» Required work
Pictures must be dropped from the copy of the entries below; all else is returned exactly.

» Input for this task
=-=-=
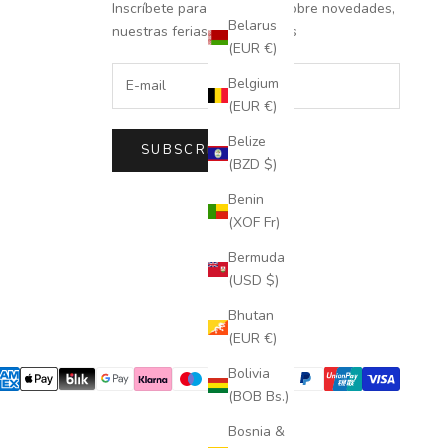
Inscríbete para recibir info sobre novedades,
Belarus
nuestras ferias y descuentos
(EUR €)
Belgium
(EUR €)
Belize
SUBSCRIBE
(BZD $)
Benin
(XOF Fr)
Bermuda
(USD $)
Bhutan
(EUR €)
Bolivia
(BOB Bs.)
Bosnia &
=-=-=
» Reply to the exercise
Inscríbete para recibir info sobre novedades,
Belarus
nuestras ferias y descuentos
(EUR €)
Belgium
(EUR €)
Belize
SUBSCRIBE
(BZD $)
Benin
(XOF Fr)
Bermuda
(USD $)
Bhutan
(EUR €)
Bolivia
(BOB Bs.)
Bosnia &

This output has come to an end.